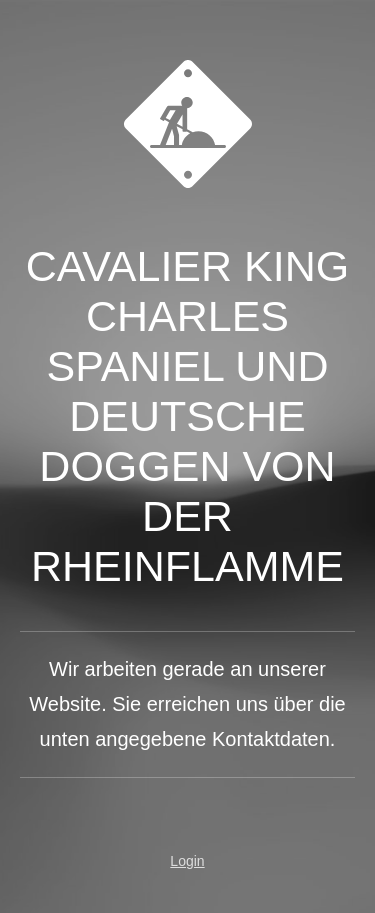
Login (187, 861)
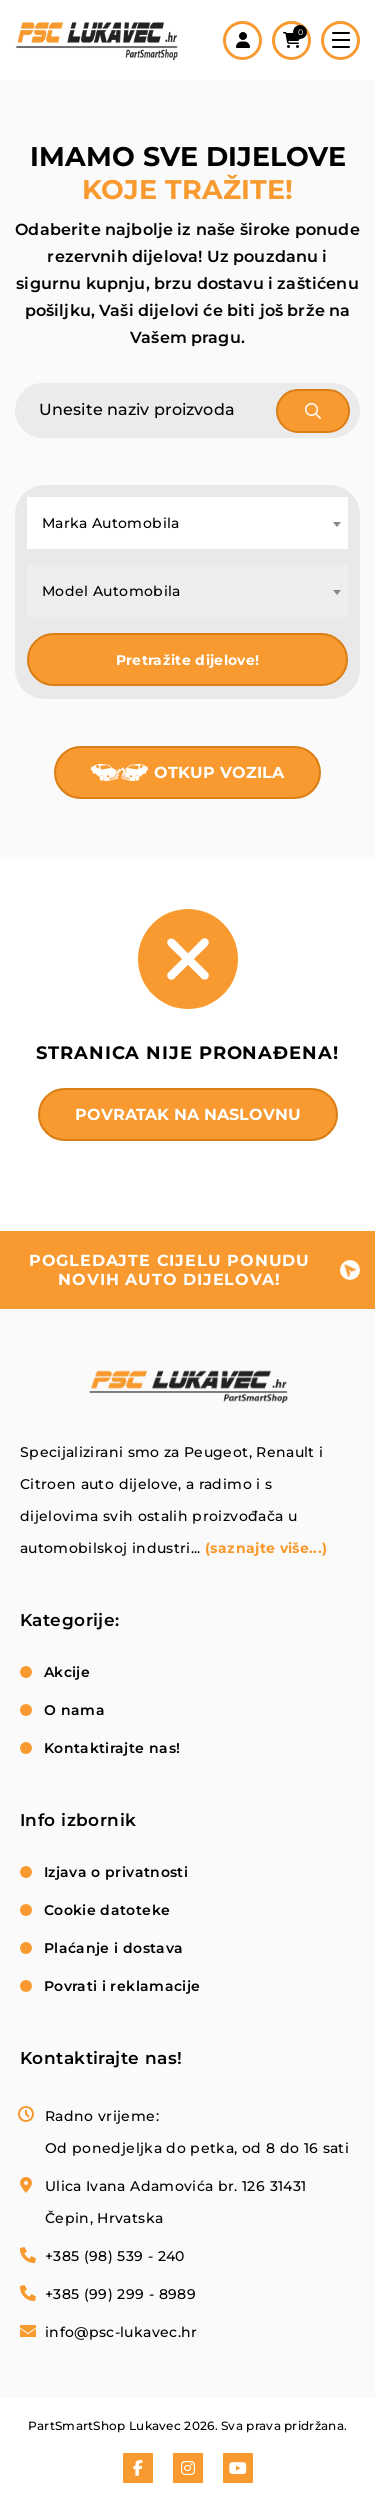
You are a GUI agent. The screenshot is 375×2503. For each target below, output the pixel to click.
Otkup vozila (219, 772)
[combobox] (187, 523)
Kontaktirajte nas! (112, 1748)
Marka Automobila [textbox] (111, 523)
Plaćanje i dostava (113, 1948)
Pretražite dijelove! (188, 660)
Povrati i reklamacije (122, 1986)
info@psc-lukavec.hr (121, 2332)
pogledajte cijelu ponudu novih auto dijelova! (169, 1270)
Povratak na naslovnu (188, 1114)
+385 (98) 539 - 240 (115, 2256)
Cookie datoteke (107, 1910)
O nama (74, 1710)
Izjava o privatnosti (116, 1872)
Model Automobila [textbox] (111, 591)
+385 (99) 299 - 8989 (120, 2294)
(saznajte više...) (266, 1548)
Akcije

Exercise details - Each record is to be copied word for word, with no images carried over.

Response to the task -
Login (187, 861)
You are a GUI agent. The screenshot is 375×2503. For each target below, output the pixel to click.
Otkup vozila (219, 772)
[combobox] (187, 523)
Kontaktirajte nas! (112, 1748)
Marka Automobila [textbox] (111, 523)
Plaćanje i dostava (113, 1948)
Pretražite dijelove! (188, 660)
Povrati i reklamacije (122, 1986)
info@psc-lukavec.hr (121, 2332)
pogledajte cijelu ponudu novih auto dijelova! (169, 1270)
Povratak na naslovnu (188, 1114)
+385 (98) 539 - 240 (115, 2256)
Cookie datoteke (107, 1910)
O nama (74, 1710)
Izjava o privatnosti (116, 1872)
Model Automobila [textbox] (111, 591)
+385 (99) 299 - 8989 (120, 2294)
(saznajte više...) (266, 1548)
Akcije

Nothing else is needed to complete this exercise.